And for the most part, that’s exactly what happened. From the winter of 2001 until the end of 2007, I was a flack for the Sox. In my capacity as senior vice president at Rasky Baerlein, I consulted with the team’s owners about their public relations and strategic communications. For a New England kid, six seasons of reporting to Fenway Park each morning kept me in a constant state of exhilaration. I was the envy of colleagues and family members. I had a badge that gave me total access to Fenway Park at any time. I was present at nearly every major Sox milestone in the first six years of the new millennium — including two World Series. I was on a first-name basis with the top executives and sometimes rubbed elbows with players. Though I tried to maintain some semblance of professional behavior, most of the time I was just thinking: “How the fuck did I get here?”

Those days have been running through my mind quite a bit lately, now that there’s so much turmoil swirling around the club again. Francona’s gone. Theo’s gone, supposedly driven out by a meddling Larry Lucchino — who, if the rumors are to be believed, then turned around and threw Theo’s replacement, Ben Cherington, under the bus by rejecting his choice for a new manager. It’s been quite a while since I’ve had any knowledge of the goings-on over there on Yawkey Way, but I tend to doubt it all went down like that. I got to know these people pretty well over the years, got to see them at their best and their worst, and if there’s one thing I learned, it’s that when it comes to the Boston Red Sox, nothing is ever as  simple as it seems.

 

I started at Rasky Baerlein on Tuesday, September 4, 2001, assigned to help build a crisis communications practice. For exactly one week, things were pretty slow. The Tuesday after I started, though, was 9/11, and the next thing I knew I was reviewing security contingencies for the giant LNG tanker that Mayor Menino felt was a terrorism target; writing a crisis plan for a junk-mail company whose business was threatened by the anthrax scare; and consulting with several other organizations whose crisis-planning policies were suddenly sorely lacking.

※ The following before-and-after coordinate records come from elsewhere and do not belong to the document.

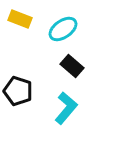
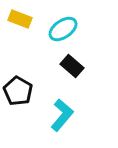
black pentagon: rotated 12 degrees clockwise
cyan L-shape: moved 4 px left, 7 px down
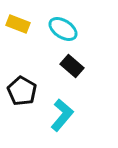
yellow rectangle: moved 2 px left, 5 px down
cyan ellipse: rotated 68 degrees clockwise
black pentagon: moved 4 px right
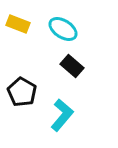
black pentagon: moved 1 px down
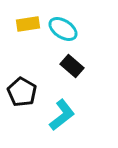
yellow rectangle: moved 10 px right; rotated 30 degrees counterclockwise
cyan L-shape: rotated 12 degrees clockwise
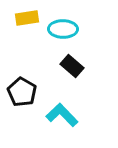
yellow rectangle: moved 1 px left, 6 px up
cyan ellipse: rotated 32 degrees counterclockwise
cyan L-shape: rotated 96 degrees counterclockwise
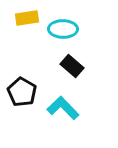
cyan L-shape: moved 1 px right, 7 px up
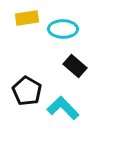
black rectangle: moved 3 px right
black pentagon: moved 5 px right, 1 px up
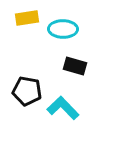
black rectangle: rotated 25 degrees counterclockwise
black pentagon: rotated 20 degrees counterclockwise
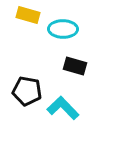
yellow rectangle: moved 1 px right, 3 px up; rotated 25 degrees clockwise
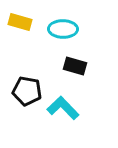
yellow rectangle: moved 8 px left, 7 px down
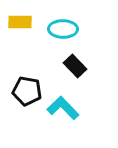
yellow rectangle: rotated 15 degrees counterclockwise
black rectangle: rotated 30 degrees clockwise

Rasky may have lured me with promises of the Red Sox, but it was turning out that my involvement with the group trying to buy the team was minimal at best. Thankfully, that changed pretty quickly. Because of my newspaper background, I was wrangled one day to help “media train” Les Otten, a guy I eventually got to know a little and like, but who needed some polishing as he prepared to make the case that he and Tom Werner were credible buyers for the Sox. Otten was essentially a ski bum who’d done well and bought a string of New England ski resorts in a novel quest to consolidate and conglomerate that fractured industry. Successive snowless seasons had all but ruined his plans, however, and shares in the company had fallen below $2.

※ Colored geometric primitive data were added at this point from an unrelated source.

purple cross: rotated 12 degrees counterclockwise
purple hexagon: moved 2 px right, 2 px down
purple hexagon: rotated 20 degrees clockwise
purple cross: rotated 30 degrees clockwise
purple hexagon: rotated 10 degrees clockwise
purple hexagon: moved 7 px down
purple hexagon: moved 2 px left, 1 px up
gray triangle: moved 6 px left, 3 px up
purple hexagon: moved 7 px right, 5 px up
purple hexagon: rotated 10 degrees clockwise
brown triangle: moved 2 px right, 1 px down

Otten and Werner’s plan to buy the team took an abrupt turn when the bidding price went from around $300 million to $700 million, an amount beyond the financial wherewithal of both men. That’s when corporate titans John Henry, Larry Lucchino, and the New York Times Company entered the scene, eventually overshadowing the original Werner/Otten group. They wound up getting the team, of course, but Otten’s role was severely diminished. His sometimes-clumsy attempts to involve himself in team governance — arriving uninvited for management meetings, and even showing up at spring training in full Red Sox uniform to take grounders from Johnny Pesky — made him persona non grata, and his eventual severance from the team was awkward and a bit messy. That was unfortunate. The world needs dreamers, and Otten dreams big.

Larry Lucchino red sox confidential

Illustration by Kagan McLeod

Anyway, it’s hard to believe now, but Henry, Werner, and Lucchino were pariahs in Boston when they first showed up in town trying to buy the Sox. (Maybe it’s not so hard to believe, actually, considering recent events. The worm can turn pretty quickly around here.) The press at the time treated them like foreign interlopers with no understanding of New England tradition and culture. I personally couldn’t understand why the media were lining up behind a local hot dog vendor (Joe O’Donnell) or a parking lot baron (Frank McCourt) instead of these experienced baseball heads — especially considering that what was now known as the Henry group was the only bidder for the team promising to preserve Fenway Park. Then again, I did  have an interest in them getting the club.

Sometime around Thanksgiving in 2001, with Henry, Werner, and Lucchino reeling from the carpetbagger charges, Larry Rasky called a meeting to strategize what we could do to emphasize the fact that there were also local people in the bidding group. Lucchino, who undoubtedly was taking signals from baseball commissioner Bud Selig, had asked Rasky to come up with a plan to showcase high-profile local participants such as Arnold Worldwide CEO Ed Eskandarian, former Maine Senator George Mitchell, and TJX CEO Ben Cammarata. Someone came up with the idea of putting everyone on a bus and driving them around town, stopping off at select tourist attractions so the media could photograph and interview the outsiders mingling with the locals in the group. It was a terrible plan — I could envision Dan Shaughnessy pointing out that these guys couldn’t even find Fenway Park without a Magical Mystery Tour guide.

So I offered an alternative: Set up the prospective owners in a hotel room downtown for some supposed meeting, then leak it to the press that should they park their cameras in the hotel lobby at, oh, 5:40 p.m. — after the Patriots game — they just might catch the bidding group emerging from an elevator and be able to buttonhole them with questions. The tactic worked beautifully. Without a news release or official announcement, every TV station, print outlet, and even some radio stations covered the “meeting.” Exiting the elevator with the newly enlisted local partners, Lucchino surveyed the phalanx of cameras and reporters and whispered, “I heard you were good, Rasky. I didn’t know you were this good.” That shot ran on the 6 p.m. and 11 p.m. news that Sunday and most of the next day — the day that the final Red Sox bids were due to be submitted to Major League Baseball.

With the Henry/Werner group prevailing, Rasky Baerlein became the official PR outfit of the Boston Red Sox. Our first major assignment was to help set up visits by the new owners to the other New England states, where we would hold rallies, introduce them to the fans, and meet with local officials, pols, and business leaders. At each stop, we’d give away jackets, balls, hats, pennants, and trinkets. One day, I got an idea for another souvenir while roaming around Fenway. I noticed a pile of 50-pound bags of crushed brick stacked against the walls in the tunnel between the Sox dugout and the clubhouse. I asked a groundskeeper what they were. “The warning track and the infield,” he said, like it was one of the dumbest questions he’d ever heard.

It turns out that Fenway dirt isn’t dirt at all. In the infield, it’s a substance called “Turface,” a brick-red clay material that Henry had ordered to match the color of the crushed brick that makes up the warning track in the outfield. I brought this up at a meeting, and we landed on the idea of giving away little plastic bags of the stuff, labeling it authentic Fenway Park infield dirt. “Dirt,” Lucchino said, twisting up his face. “We’re going to give our fans bags of dirt?” His reaction seemed to sink the notion right there. But on the next trip, to New Hampshire, we brought along about 100 little bags of the dirt — which of course had never been closer to the Fenway infield than the dugout. But that didn’t matter. The bags disappeared the instant they were shown off to the admiring crowd. On our next trip we packed even more bags, but ran out just as fast. The enthusiasm and rabid intensity of fans throughout New England defied logic and clearly awed the new owners, who were realizing first-hand what everyone in the league had told — or warned — them: It’s different in Boston.